« In The Family » : Qu’est-ce que c’est, être un bon père ?

In The Family montre la violence faite à Joey, privé de son fils après la mort de son compagnon.

Ingrid Merckx  • 20 novembre 2014 abonné·es
« In The Family » : Qu’est-ce que c’est, être un bon père ?
© **In The Family** , Patrick Wang, 2 h 49.

Elle est face à la caméra. Dos à la porte d’entrée. Le long de cette porte se trouve un espace vitré qui laisse entrevoir l’extérieur. Joey (le père) tambourine. Eileen (la tante) refuse de lui ouvrir. Il appelle Chip (le fils), 6 ans. De derrière la porte, il lui dit qu’ils vont rentrer tous les deux à la maison. Dans le petit espace vitré, une lumière apparaît. Jaune. Intermittente. Un gyrophare… Joey se tait. On entend d’autres voix. Puis plus rien. Pas de cris, pas d’éclats, pas même d’altercation. Juste un plan fixe sur cette femme et les lignes géométriques qui dessinent l’intérieur de sa maison. Pourtant, cette scène est d’une grande violence. Parce qu’on comprend sans le voir qu’Eileen prive Joey de son fils et qu’elle lui a envoyé la police pour lui signifier qu’elle a le droit pour elle. Le génie de ce film est d’abord là, dans ce que le cinéaste américain Patrick Wang choisit de montrer et de ne pas montrer. De même, le texte ne prononce jamais les mots « homosexualité » ou « mariage gay ». Juste « deux papas ». Dans des plans fixes dont le cadre n’est pas sans évoquer la mise en scène de théâtre, le personnage principal, Joey (magnifiquement interprété par le réalisateur), est souvent filmé de dos, comme pour que le spectateur se concentre davantage sur ce qu’il affronte que sur l’effet que les événements ont sur lui.

Quand le film montre Joey de face , c’est pour plonger dans sa solitude, sa détresse ou ses souvenirs avec Cody, le père biologique de Chip, qui vient de mourir. Ou pour illustrer son face-à-face avec la justice. Lors de la scène chez l’avocat, peut-être la plus dure de In The Family, tous les autres personnages – Eileen, désignée comme la tutrice légale de l’enfant, l’oncle, les deux avocats et la greffière – sont de profil. « Tous vos proches sont morts : comment pensez-vous que Chip puisse être en sécurité avec vous ? », lui jette le défenseur de la partie adverse. Et Joey de répondre qu’il passe un entretien pour un job qu’il pratique depuis six ans, et que, s’il s’interroge sur la façon d’être un bon père, il n’a jamais eu besoin de convaincre qu’il était à la hauteur.

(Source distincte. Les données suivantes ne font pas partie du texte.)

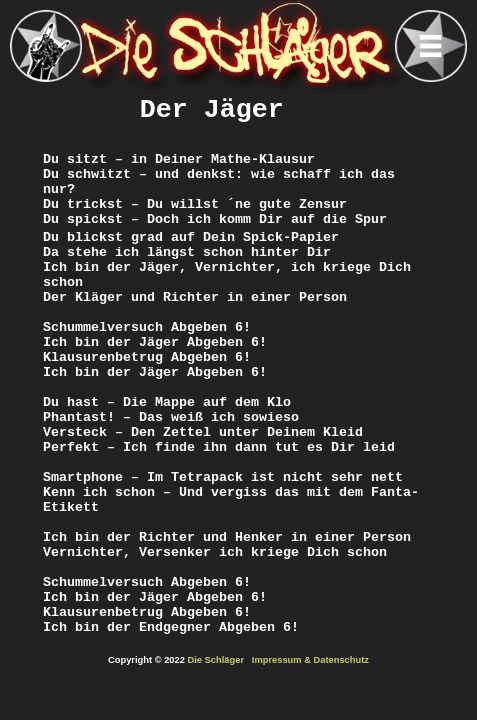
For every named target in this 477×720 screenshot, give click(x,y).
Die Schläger (216, 660)
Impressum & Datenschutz (310, 660)
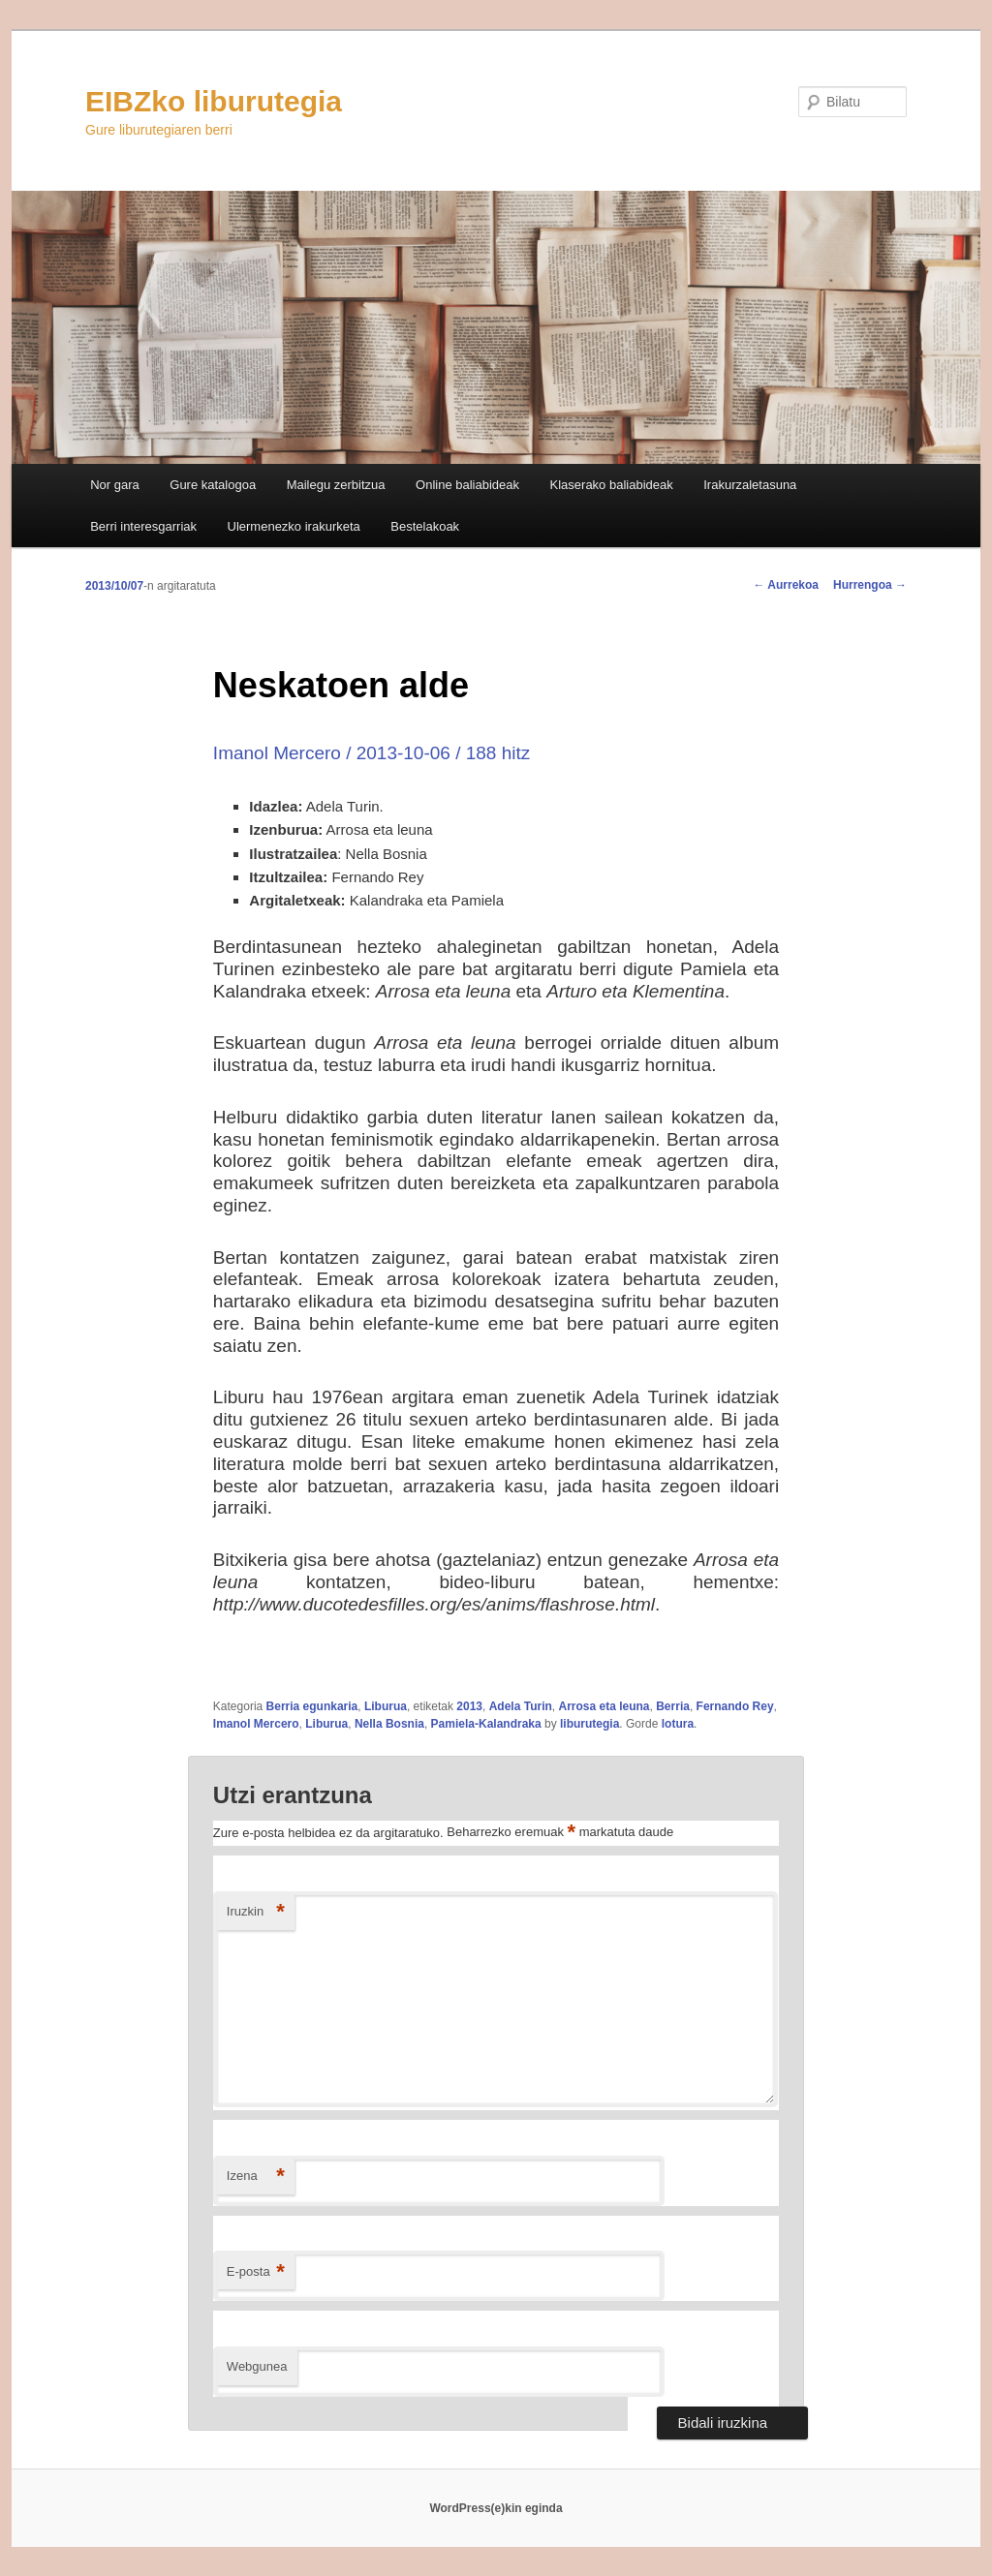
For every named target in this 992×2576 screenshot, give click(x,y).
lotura (678, 1724)
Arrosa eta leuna (603, 1706)
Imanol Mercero (256, 1724)
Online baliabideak (467, 484)
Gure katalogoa (213, 484)
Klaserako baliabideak (611, 484)
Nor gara (115, 484)
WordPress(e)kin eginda (495, 2508)
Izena (256, 2176)
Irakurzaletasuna (749, 484)
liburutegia (589, 1724)
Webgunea (257, 2366)
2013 (469, 1706)
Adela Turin (520, 1706)
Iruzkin (256, 1912)
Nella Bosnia (389, 1724)
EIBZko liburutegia (213, 101)
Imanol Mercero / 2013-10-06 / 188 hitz (371, 753)
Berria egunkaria (312, 1706)
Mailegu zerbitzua (336, 484)
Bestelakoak (424, 526)
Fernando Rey (735, 1706)
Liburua (385, 1706)
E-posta (256, 2272)
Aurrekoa (786, 585)
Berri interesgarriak (143, 526)
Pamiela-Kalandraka (486, 1724)
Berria (673, 1706)
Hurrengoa (870, 585)
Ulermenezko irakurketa (294, 526)
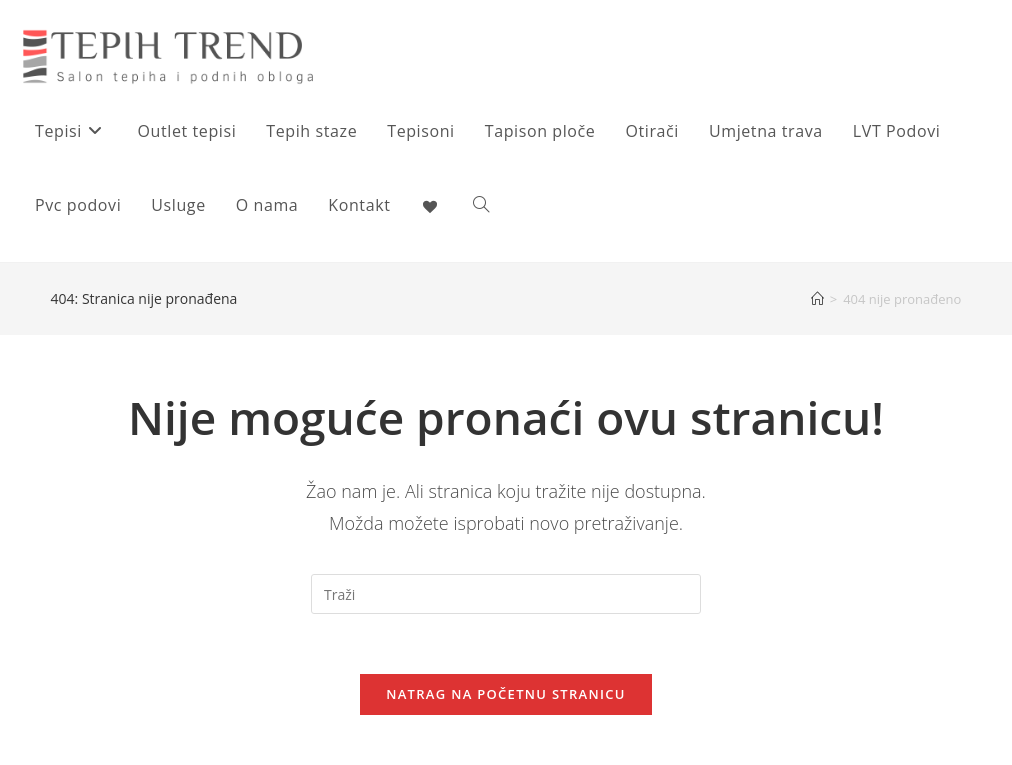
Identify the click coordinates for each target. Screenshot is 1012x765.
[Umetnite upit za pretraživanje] (506, 594)
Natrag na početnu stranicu (506, 694)
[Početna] (817, 299)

Alors Joey cherche en direct, épaulé subtilement par cet avocat qui lui est tombé du ciel comme un ange gardien, ce que peut signifier être un bon père. On se souvient alors de l’art avec lequel il a convaincu son fils, au début du film, d’aller voir son autre père dans le coma sans lui, l’accès de sa chambre lui restant interdit ; ou comment il l’a incité à se rendre à la fête d’Halloween chez sa grand-mère, là où lui n’était plus convié. Sa réflexion et la justesse de ses propos sont impressionnantes. C’est la même puissance de frappe, mais inverse, que la violence légale, administrative et sociétale qui est faite à chaque instant à cet homme. À l’hôpital, où le personnel ne s’adresse qu’à la famille de Cody, le mettant délibérément à l’écart ; ou chez un avocat qui lui explique en deux minutes que personne ne défendra jamais le droit de garde d’un « parent présumé » ou d’un « parent psychologique ». Le texte est impeccable, le jeu aussi. L’enfant, Chip (Sebastian Brodziak), crève l’écran avec sa bouille et sa gouaille. Mais le plus frappant, dans ce film, c’est la discrète présence de la bande-son : des chants d’oiseaux et une respiration d’enfant dès la première scène, ces grillons qui s’élèvent dans les nuits d’été du Kentucky, le réveil-avion de Chip que Joey récupère pendant l’absence de son fils. La finesse du film réside aussi, et peut-être surtout, dans l’endroit où la caméra décide de se poser. Peu de plans larges, peu de contrechamps, de rares travellings, des angles inattendus… Patrick Wang conduit le regard. Et ce qu’il signifie de l’adoption, de la parentalité hors biologie et de l’« être parent » est plus qu’un plaidoyer : une évidence mariée à une leçon de cinéma.